Let us analyze the “more interesting” case (as suggested by David Mitra): $U,W,T\subset\pi\subset V$, where $V$ is a vector space of dimension $3$, $\pi$ is a plane (space of dimension $2$) and $U,W,T$ are three (distinct) lines (spaces of dimension $1$) all contained in $\pi$, i.e., coplanar.

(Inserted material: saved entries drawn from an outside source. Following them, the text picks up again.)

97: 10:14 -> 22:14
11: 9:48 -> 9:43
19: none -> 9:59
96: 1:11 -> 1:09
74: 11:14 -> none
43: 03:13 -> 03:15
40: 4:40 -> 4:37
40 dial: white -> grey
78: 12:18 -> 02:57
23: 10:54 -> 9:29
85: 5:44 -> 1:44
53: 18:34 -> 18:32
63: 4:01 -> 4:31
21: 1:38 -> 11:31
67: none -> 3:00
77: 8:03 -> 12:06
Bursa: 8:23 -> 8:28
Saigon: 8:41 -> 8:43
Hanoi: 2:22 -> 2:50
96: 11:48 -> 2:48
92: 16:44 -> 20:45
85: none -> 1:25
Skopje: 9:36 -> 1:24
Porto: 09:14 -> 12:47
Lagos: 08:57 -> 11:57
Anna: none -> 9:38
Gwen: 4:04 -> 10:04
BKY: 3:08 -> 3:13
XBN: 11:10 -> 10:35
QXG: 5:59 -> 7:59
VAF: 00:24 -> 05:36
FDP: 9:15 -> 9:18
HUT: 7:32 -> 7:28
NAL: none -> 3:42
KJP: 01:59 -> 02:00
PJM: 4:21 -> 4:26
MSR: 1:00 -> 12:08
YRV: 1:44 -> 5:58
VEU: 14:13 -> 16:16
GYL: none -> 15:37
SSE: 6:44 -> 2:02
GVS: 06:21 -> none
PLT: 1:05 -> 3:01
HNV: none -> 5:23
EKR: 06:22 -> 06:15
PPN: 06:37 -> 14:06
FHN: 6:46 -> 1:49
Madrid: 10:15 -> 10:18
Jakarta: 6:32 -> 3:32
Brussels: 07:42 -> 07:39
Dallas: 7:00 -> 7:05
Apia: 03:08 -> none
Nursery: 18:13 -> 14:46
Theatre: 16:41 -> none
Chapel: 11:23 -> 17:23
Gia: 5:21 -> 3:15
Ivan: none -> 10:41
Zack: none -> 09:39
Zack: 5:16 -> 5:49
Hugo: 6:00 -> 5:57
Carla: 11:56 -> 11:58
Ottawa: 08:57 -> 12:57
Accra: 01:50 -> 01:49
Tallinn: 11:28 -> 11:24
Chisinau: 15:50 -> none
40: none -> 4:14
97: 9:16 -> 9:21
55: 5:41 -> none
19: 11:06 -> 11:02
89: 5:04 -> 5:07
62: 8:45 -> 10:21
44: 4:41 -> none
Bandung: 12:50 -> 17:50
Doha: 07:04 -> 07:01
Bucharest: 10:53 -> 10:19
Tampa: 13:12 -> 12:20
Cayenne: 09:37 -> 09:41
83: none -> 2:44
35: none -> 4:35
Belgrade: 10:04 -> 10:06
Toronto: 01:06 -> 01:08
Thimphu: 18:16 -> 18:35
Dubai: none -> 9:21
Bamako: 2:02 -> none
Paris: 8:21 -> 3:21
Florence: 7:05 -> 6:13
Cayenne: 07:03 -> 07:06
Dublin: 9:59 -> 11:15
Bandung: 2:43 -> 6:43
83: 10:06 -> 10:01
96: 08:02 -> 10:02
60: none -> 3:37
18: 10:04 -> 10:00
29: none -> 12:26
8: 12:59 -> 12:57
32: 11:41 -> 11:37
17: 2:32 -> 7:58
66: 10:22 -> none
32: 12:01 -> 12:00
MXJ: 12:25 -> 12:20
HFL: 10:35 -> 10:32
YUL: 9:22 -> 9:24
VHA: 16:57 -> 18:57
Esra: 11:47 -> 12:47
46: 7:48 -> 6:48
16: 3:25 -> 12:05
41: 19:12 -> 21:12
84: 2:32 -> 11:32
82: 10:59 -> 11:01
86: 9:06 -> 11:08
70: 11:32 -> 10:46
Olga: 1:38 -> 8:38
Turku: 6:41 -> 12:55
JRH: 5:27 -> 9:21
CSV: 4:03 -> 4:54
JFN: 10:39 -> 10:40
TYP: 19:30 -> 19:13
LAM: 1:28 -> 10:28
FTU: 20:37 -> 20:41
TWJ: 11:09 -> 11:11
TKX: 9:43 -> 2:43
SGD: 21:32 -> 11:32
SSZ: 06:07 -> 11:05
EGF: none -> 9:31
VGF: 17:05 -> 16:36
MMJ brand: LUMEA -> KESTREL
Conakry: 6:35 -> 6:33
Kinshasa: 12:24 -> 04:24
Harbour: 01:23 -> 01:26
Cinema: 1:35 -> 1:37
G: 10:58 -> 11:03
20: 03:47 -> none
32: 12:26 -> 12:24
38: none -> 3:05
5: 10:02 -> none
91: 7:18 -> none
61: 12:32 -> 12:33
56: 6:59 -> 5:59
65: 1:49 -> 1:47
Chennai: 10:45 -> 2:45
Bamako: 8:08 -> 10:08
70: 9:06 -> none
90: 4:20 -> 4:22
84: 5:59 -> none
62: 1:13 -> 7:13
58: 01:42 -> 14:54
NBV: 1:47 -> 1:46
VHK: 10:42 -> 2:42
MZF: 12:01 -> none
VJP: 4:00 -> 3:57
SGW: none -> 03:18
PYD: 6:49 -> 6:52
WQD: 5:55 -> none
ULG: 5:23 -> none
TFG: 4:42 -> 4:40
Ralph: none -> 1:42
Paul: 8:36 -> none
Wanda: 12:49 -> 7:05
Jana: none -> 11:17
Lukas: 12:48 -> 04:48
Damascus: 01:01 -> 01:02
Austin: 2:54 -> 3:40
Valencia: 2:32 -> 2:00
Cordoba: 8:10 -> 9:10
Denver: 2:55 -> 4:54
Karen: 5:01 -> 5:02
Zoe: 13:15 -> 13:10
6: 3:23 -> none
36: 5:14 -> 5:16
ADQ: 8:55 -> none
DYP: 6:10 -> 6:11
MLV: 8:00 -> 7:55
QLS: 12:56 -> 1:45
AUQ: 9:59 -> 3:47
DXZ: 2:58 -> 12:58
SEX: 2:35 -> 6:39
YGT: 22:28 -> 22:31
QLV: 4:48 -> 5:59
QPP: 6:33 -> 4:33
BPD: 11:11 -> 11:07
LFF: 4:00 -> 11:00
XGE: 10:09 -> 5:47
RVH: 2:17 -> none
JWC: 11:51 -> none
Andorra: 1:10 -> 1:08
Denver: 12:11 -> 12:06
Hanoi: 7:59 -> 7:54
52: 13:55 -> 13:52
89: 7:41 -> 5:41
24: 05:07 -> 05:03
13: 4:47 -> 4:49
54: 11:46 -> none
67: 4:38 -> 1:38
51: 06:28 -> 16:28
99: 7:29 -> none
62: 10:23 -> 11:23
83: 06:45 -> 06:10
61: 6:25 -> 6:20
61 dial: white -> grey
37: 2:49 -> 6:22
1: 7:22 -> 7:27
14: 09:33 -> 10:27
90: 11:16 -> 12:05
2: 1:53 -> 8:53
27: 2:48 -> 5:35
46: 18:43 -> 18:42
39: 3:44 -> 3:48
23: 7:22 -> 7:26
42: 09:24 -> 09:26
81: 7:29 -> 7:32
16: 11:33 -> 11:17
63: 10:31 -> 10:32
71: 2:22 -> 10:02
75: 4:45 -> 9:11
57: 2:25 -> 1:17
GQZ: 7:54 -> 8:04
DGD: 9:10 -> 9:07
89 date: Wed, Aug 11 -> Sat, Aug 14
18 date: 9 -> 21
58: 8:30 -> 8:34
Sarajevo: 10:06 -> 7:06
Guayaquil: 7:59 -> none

It is clear that $U+W+T\neq V$, since $U+W+T$ is the smallest subspace of $V$ that contains all $U, V$ and $T$, and $\pi$ (which is strictly smaller than $V$) does contain all three. However, $$\dim U+\dim W+\dim T=1+1+1=3=\dim V.$$
In order to see this in the light of the formula you mention, note that $U+W+T=(U+W)+T$, hence
$$\dim((U+W)+T)=\dim(U+W)+\dim T-\dim((U+W)\cap T),$$
and also that
$$\dim(U+W)=\dim U+\dim W-\dim(U\cap W)$$
Substituting the latter equation into the former, we get:
$$\dim((U+W)+T)=\dim U+\dim W+\dim T-\dim((U+W)\cap T)-\dim(U\cap W)$$
Let us assume the lines are distinct. In this case, $U\cap W=\{0\}$, hence $\dim(U\cap W)=0$. Lastly, $U+W=\pi$ (since they are distinct thus generated by two independent vectors), hence $(U+W)\cap T=T$, and $\dim((U+W)\cap T)=1$. Plugging this in our equation, we get:
$$\dim((U+W)+T) =1+1+1-1-0=2,$$
therefore $U+W+T$ cannot be equal to $V$.